Сильфида | страница 46



— Они исполнят, конечно исполнят! — с жаром воскликнула Розалия, покрывая руки и колени матери горячими поцелуями. Сейчас больше, чем когда-либо мать была ее «единственным счастьем».

Вечером Жиревичова тихо и робко вошла к Лопотницким. За эти сутки она очень изменилась, не только стала тихой и робкой, но сразу сильно постарела. Глаза у нее воспалились и покраснели, а лицо было бледно и помято. В комнате стояла глубокая тишина. Розалия спешно заканчивала какую-то работу. Лопотницкая писала письма. Она сидела за столом, ничуть не согнувшись, прямая и неподвижная, и довольно быстро водила пером по бумаге, а лицо ее не только не выражало унижения или скорби, но, напротив, на нем было написано самодовольство, высокомерие и гордость.
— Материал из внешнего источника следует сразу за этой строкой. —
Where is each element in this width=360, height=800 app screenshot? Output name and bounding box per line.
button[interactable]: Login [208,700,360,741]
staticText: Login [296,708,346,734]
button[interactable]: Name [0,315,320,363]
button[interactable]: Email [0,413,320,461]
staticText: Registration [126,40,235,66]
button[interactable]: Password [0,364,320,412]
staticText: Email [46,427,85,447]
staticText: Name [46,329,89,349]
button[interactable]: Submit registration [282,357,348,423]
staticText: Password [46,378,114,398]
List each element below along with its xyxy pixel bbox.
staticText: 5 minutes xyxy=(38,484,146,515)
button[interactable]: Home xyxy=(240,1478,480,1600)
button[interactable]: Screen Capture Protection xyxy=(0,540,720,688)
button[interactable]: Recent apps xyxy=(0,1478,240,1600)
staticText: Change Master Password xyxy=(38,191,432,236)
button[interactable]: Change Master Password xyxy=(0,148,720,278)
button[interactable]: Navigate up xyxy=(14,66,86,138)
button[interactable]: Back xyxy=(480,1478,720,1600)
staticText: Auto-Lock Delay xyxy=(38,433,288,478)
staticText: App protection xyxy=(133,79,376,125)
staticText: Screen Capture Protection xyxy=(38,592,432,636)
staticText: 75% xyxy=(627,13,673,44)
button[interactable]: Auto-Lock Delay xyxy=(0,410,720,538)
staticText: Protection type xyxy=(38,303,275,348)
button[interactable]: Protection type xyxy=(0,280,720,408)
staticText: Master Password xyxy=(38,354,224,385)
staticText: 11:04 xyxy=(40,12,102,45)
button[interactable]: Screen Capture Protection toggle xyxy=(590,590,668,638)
Жиревичова присела на полу, возле Розалии.

— Что твоя мама пишет? — спросила она шепотом.

— Письма к помещикам — просит, чтобы они выполнили свой долг по отношению к нам, так же как мама выполнила свой по отношению к Стасю. Они, конечно, сделают это и не допустят, чтобы мама терпела нужду.

— Конечно, сделают и не допустят, чтобы она терпела нужду, — подтвердила вдова и, горестно сложив руки, добавила: — Боже мой! Вот что значит принадлежать к дворянскому роду!

Потом тихонько и униженно она стала просить Розалию помочь ей продать рояль.

— Брыня разменяла сегодня в городе последний рубль, и я, право, не знаю, что с нами будет дальше. А пока я должна, непременно должна продать рояль.

Потом она говорила о том, что никто не может представить себе, как тяжело ей расстаться с роялем, но что поделаешь! Других ценных вещей у нее нет. У Розалии в городе больше знакомых, чем у нее… Может быть, ей удастся найти покупателя, который мог бы сразу заплатить деньги. Розалия охотно согласилась исполнить ее просьбу и, заметив, что Эмма плохо выглядит, спросила, не больна ли она.

— Да, мне плохо, очень плохо, — ответила Жиревичова, дрожа от холода и кутаясь в платок. — Да разве может быть иначе? Сразу свалилось столько неприятностей и душевных потрясений, а здоровье у меня всегда было слабое. Кто мог бы предположить, что Стась уедет, не попрощавшись с нами?

Розалия вздохнула:

— Видимо, иначе не мог… бедняжка! Он всегда был такой вежливый, добрый, милый…

Они пошептались еще несколько минут о Стасе, причем Жиревичова продолжала уверять, что в его поступке таится какая-то драма, злой рок, трагическое обстоятельство, нечто такое…

Через несколько дней Розалия сообщила соседке, что нашла покупателя; он сразу же уплатит деньги и тут же заберет рояль. Под вечер Бригида отправилась в лавочку — выпросить в долг хлеба и крупы, а Жиревичова села за рояль.